Courts have also held that the sale and marketing of products in the United States that are derived from trade secrets constitute acts in furtherance of misappropriation. Furthermore, in Inventus Power, Inc. v. Shenzhen Ace Battery Co., 2020 WL 3960451 (N.D. Ill. July 13, 2020), the court ruled that because the foreign defendant marketed and sold the battery products which were derived from plaintiff's trade secrets at a trade show in the United States defendant committed acts in furtherance of misappropriation in the United States. Id. at *7. Accordingly, the court held that the DTSA applied extraterritorially. Id.;see alsoMedImpact Healthcare Sys., Inc. v. IQVIA Inc., 2020 WL 5064253, at *15 (S.D. Cal. Aug. 27, 2020); but see ProV Int'l Inc. v. Lucca, 2019 WL 5578880, at *3 (M.D. Fla. Oct. 29, 2019) (holding that an employee residing in Brazil who traveled to a trade show in Las Vegas and tendered his resignation there did not commit an act in furtherance of misappropriation in the United States because there was no connection between the employee's attendance at the trade show and the misappropriation alleged.).
Accordingly, there is developing guidance from the United States courts regarding the extraterritorial application of the DTSA:
• Foreign actors can be sued for trade secret theft in the United States: The DTSA extends extraterritorially where there is a nexus between the defendant's purported wrongful conduct and the United States. However, the domestic contact must be clearly tied to the misappropriation of trade secrets.

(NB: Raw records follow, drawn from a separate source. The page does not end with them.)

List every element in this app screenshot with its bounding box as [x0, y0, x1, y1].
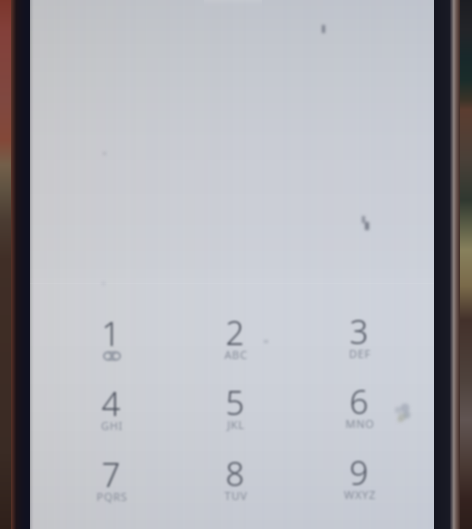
button[interactable]: 1 [50, 300, 172, 370]
button[interactable]: 4 [50, 370, 172, 440]
staticText: ABC [175, 347, 297, 362]
button[interactable]: 7 [50, 441, 172, 511]
button[interactable]: 5 [174, 369, 296, 439]
staticText: 5 [174, 380, 296, 425]
staticText: 4 [50, 381, 172, 426]
staticText: PQRS [51, 489, 173, 504]
staticText: 3 [298, 309, 420, 354]
staticText: 7 [50, 452, 172, 497]
staticText: 1 [50, 311, 172, 356]
staticText: TUV [175, 488, 297, 503]
staticText: 9 [298, 450, 420, 495]
staticText: 6 [298, 379, 420, 424]
button[interactable]: 2 [174, 299, 296, 369]
button[interactable]: 8 [174, 440, 296, 510]
staticText: GHI [51, 418, 173, 433]
button[interactable]: 3 [298, 298, 420, 368]
staticText: MNO [299, 416, 421, 431]
button[interactable]: 9 [298, 439, 420, 509]
staticText: WXYZ [299, 487, 421, 502]
staticText: DEF [299, 346, 421, 361]
staticText: JKL [175, 417, 297, 432]
staticText: 2 [174, 310, 296, 355]
button[interactable]: 6 [298, 368, 420, 438]
staticText: 8 [174, 451, 296, 496]
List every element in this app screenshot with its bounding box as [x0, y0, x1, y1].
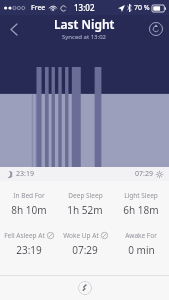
staticText: 23:19	[16, 169, 34, 179]
staticText: Synced at 13:02	[62, 33, 107, 41]
staticText: 07:29	[135, 169, 153, 179]
staticText: 6h 18m	[123, 203, 159, 217]
button[interactable]	[0, 42, 169, 167]
staticText: 70 %	[134, 3, 150, 13]
button[interactable]: Sync	[148, 21, 164, 37]
staticText: 13:02	[74, 2, 95, 13]
staticText: 07:29	[72, 243, 98, 257]
button[interactable]: Deep Sleep	[57, 190, 113, 218]
button[interactable]: Back	[3, 18, 25, 40]
staticText: Free	[31, 3, 46, 13]
button[interactable]: Fell Asleep At	[0, 230, 57, 258]
staticText: 8h 10m	[11, 203, 47, 217]
staticText: Light Sleep	[124, 191, 158, 200]
button[interactable]: Light Sleep	[113, 190, 169, 218]
staticText: Deep Sleep	[68, 191, 103, 200]
staticText: Awake For	[125, 231, 157, 240]
staticText: 0 min	[128, 243, 155, 257]
staticText: 23:19	[16, 243, 42, 257]
staticText: 1h 52m	[67, 203, 103, 217]
button[interactable]: Activity	[78, 281, 92, 295]
staticText: Fell Asleep At	[4, 231, 45, 240]
staticText: Woke Up At	[63, 231, 99, 240]
staticText: In Bed For	[13, 191, 45, 200]
button[interactable]: Awake For	[113, 230, 169, 258]
button[interactable]: In Bed For	[0, 190, 57, 218]
button[interactable]: Woke Up At	[57, 230, 113, 258]
staticText: Last Night	[54, 16, 115, 32]
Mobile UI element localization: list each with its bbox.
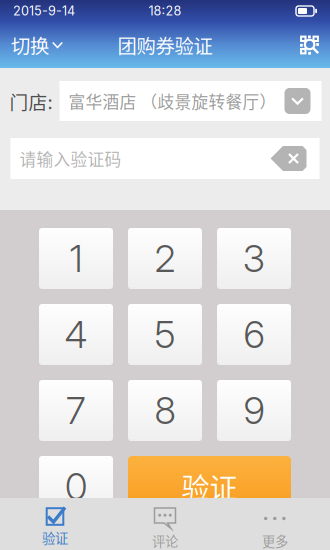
staticText: 验证 — [42, 528, 68, 547]
staticText: 3 — [243, 236, 265, 281]
staticText: 6 — [244, 312, 264, 357]
button[interactable]: 3 — [217, 228, 291, 289]
staticText: 7 — [66, 388, 86, 433]
staticText: 2 — [154, 236, 176, 281]
staticText: 切换 — [11, 31, 49, 59]
button[interactable]: 评论 — [110, 498, 220, 550]
staticText: 验证 — [182, 466, 238, 507]
button[interactable]: 验证 — [0, 498, 110, 550]
staticText: 团购券验证 — [118, 31, 212, 59]
button[interactable]: 6 — [217, 304, 291, 365]
button[interactable]: Delete — [270, 145, 308, 172]
staticText: 8 — [154, 388, 176, 433]
staticText: 2015-9-14 — [13, 3, 75, 19]
staticText: 0 — [65, 464, 87, 509]
staticText: 更多 — [262, 531, 288, 550]
button[interactable]: 9 — [217, 380, 291, 441]
button[interactable]: 1 — [39, 228, 113, 289]
staticText: 门店: — [10, 88, 52, 114]
button[interactable]: 7 — [39, 380, 113, 441]
button[interactable]: Scan QR code — [289, 22, 330, 68]
button[interactable]: Choose store — [284, 88, 310, 114]
staticText: 评论 — [152, 531, 178, 550]
staticText: 18:28 — [148, 3, 182, 19]
button[interactable]: 更多 — [220, 498, 330, 550]
staticText: 5 — [154, 312, 176, 357]
button[interactable]: 2 — [128, 228, 202, 289]
button[interactable]: 4 — [39, 304, 113, 365]
staticText: 请输入验证码 — [20, 146, 122, 170]
staticText: 富华酒店 （歧景旋转餐厅） — [68, 89, 276, 113]
staticText: 1 — [70, 236, 82, 281]
button[interactable]: 5 — [128, 304, 202, 365]
button[interactable]: 验证 — [128, 456, 291, 517]
staticText: 4 — [64, 312, 88, 357]
button[interactable]: 0 — [39, 456, 113, 517]
button[interactable]: 8 — [128, 380, 202, 441]
staticText: 9 — [244, 388, 264, 433]
button[interactable]: 切换 — [0, 22, 73, 68]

• Courts have broadly interpreted what constitutes an "act in furtherance" of the offense under the DTSA: A wide range of domestic activities may be construed as an "act in furtherance" of misappropriation to subject companies to liability under the DTSA, including attending meetings, negotiating contracts, and marketing products at trade shows.
• There may be benefits to litigating in federal court in the United States: There are several benefits associated with pursuing these claims in federal court depending on the particular case, such as: (1) the use of uniform discovery procedures under local court rules or the Federal Rules of Civil Procedure; (2) increased experience and resources to handle the complex electronic discovery necessary to prosecute trade secrets cases; (3) advantages for service and enforceability; and (4) judges that have an expertise in adjudicating intellectual property cases.
Accordingly, plaintiffs seeking to file a case for violations of the DTSA that stem from outside the United States may do so if the defendant's conduct is tied to misappropriation in the United States and may allege a wide range of wrongful conduct to satisfy the "act in furtherance" requirement. Moreover, the DTSA grants plaintiffs access to federal court, which is typically better suited to handle misappropriation claims than state court, and thus, can be a useful tool for trade secret owners in litigating such claims.
Disclaimer – The views expressed in this article are the personal views of the authors and are purely informative in nature.